The small typewriter does not stop typing as the poet speaks his words. Three affable nurses take turns reminding him to take his medicine or assist him in his readings.

Although he has been in a good mood, Cardinal is anguished thinking about Nicaragua. “The situation is worse, we want to get out of this, we want a total change in the country, a real social change,” he says.

Almost a year ago he wrote a proclamation denouncing the government’s repression of a student rebellion that broke out on April 18. In it he expressed himself against the opposition dialogue with President Daniel Ortega and his wife, Vice President Rosario Murillo.

“And I keep saying: no to dialogue, we just want the presidential couple to leave, there is nothing to talk about,” he exclaimed when asked about the new negotiation, which began on February 27, to try to resolve the political crisis that has already gone on for 11 months.

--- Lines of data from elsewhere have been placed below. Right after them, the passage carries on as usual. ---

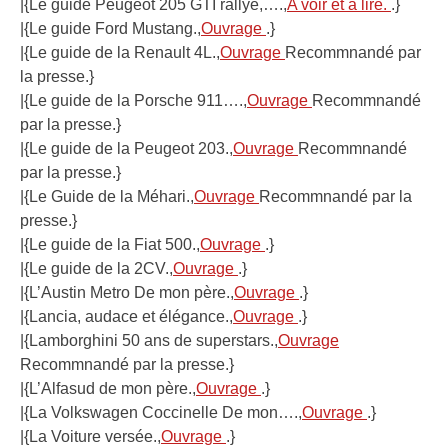
|{Le guide Peugeot 205 GTI rallye,….,
A voir et à lire.
.}
|{Le guide Ford Mustang.,
Ouvrage
.}
|{Le guide de la Renault 4L.,
Ouvrage
Recommnandé par
la presse.}
|{Le guide de la Porsche 911….,
Ouvrage
Recommnandé
par la presse.}
|{Le guide de la Peugeot 203.,
Ouvrage
Recommnandé
par la presse.}
|{Le Guide de la Méhari.,
Ouvrage
Recommnandé par la
presse.}
|{Le guide de la Fiat 500.,
Ouvrage
.}
|{Le guide de la 2CV.,
Ouvrage
.}
|{L’Austin Metro De mon père.,
Ouvrage
.}
|{Lancia, audace et élégance.,
Ouvrage
.}
|{Lamborghini 50 ans de superstars.,
Ouvrage
Recommnandé par la presse.}
|{L’Alfasud de mon père.,
Ouvrage
.}
|{La Volkswagen Coccinelle De mon….,
Ouvrage
.}
|{La Voiture versée.,
Ouvrage
.}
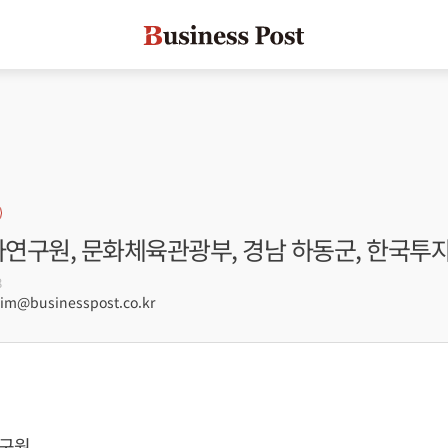
차연구원, 문화체육관광부, 경남 하동군, 한국투
8
m@businesspost.co.kr
구원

What would you say to outsiders about what happens in Nicaragua? “They should know what is going on without me telling them, I have no freedom to say it, there is no freedom of any kind, anyone can suffer repression. Nor would I be free,” he says.

How to resolve what is happening in Nicaragua? “I do not know. I know the people, that is the people who can do it. And the young people mainly, who tried even though they did not succeed, but we are still waiting, hope is what keeps us going.”

Ernesto Cardenal began to compose verses as a child before he learned to read. He wrote his first poem, dedicated to the tomb of the Nicaraguan poet Rubén Darío, inspired by his father, who read aloud to him the rhymes of that forerunner of modernism (1867-1916).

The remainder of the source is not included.